Plantains are now available almost anywhere in the United States. They have the appearance of being thicker, longer and bigger type of bananas. But they are not. No wonder they are called macho bananas, plátano macho, in most areas of Mexico. Although from the same family, plantains are a different ingredient. They are starchier, meatier, firmer, milder in flavor and have much thicker skin than bananas and are better treated as vegetables in a culinary sense, since they are only eaten cooked.
Also different from bananas, they are completely immature when their skin is green, they begin to mature when it is yellow and they are ripe and ready to use when it is almost entirely black. You also know they are ripe and ready when they feel soft and give in a little, but don’t feel mushy, to your hand.
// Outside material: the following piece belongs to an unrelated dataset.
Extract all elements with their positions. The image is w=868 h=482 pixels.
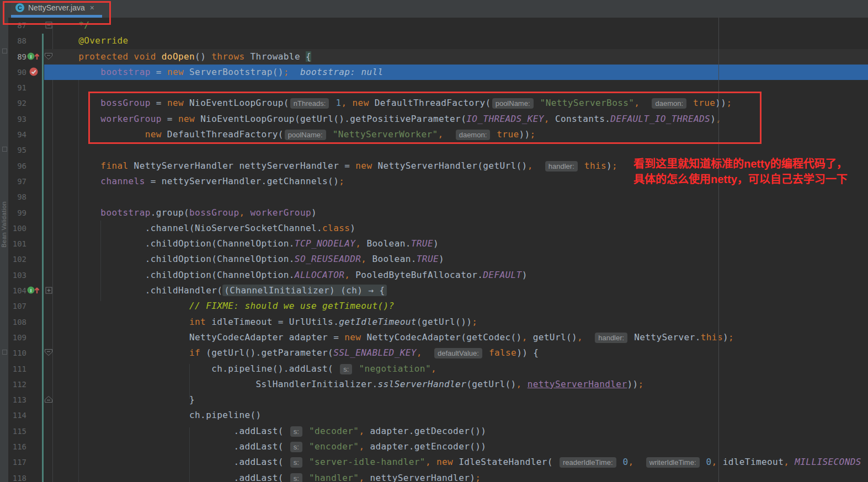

When you buy plantains, if they are green, yellow or have very few black spots on their skin let them sit and mature in a warm area of your kitchen. It will take about 3 days to go from the clean yellow, to the ripe and almost black.
I grew up in Mexico City eating different versions of plantain, but always ripe. In other regions of Mexico, such as the Gulf Coast they are also eaten unripe, but always cooked.
Plantains can be steamed, grilled, baked or fried. They can move from being part of an appetizer, drink or soup to a side and a dessert, depending on how they are cooked and what they are accompanied with. They are also used to thicken, add texture and flavor to some sauces, moles and stews.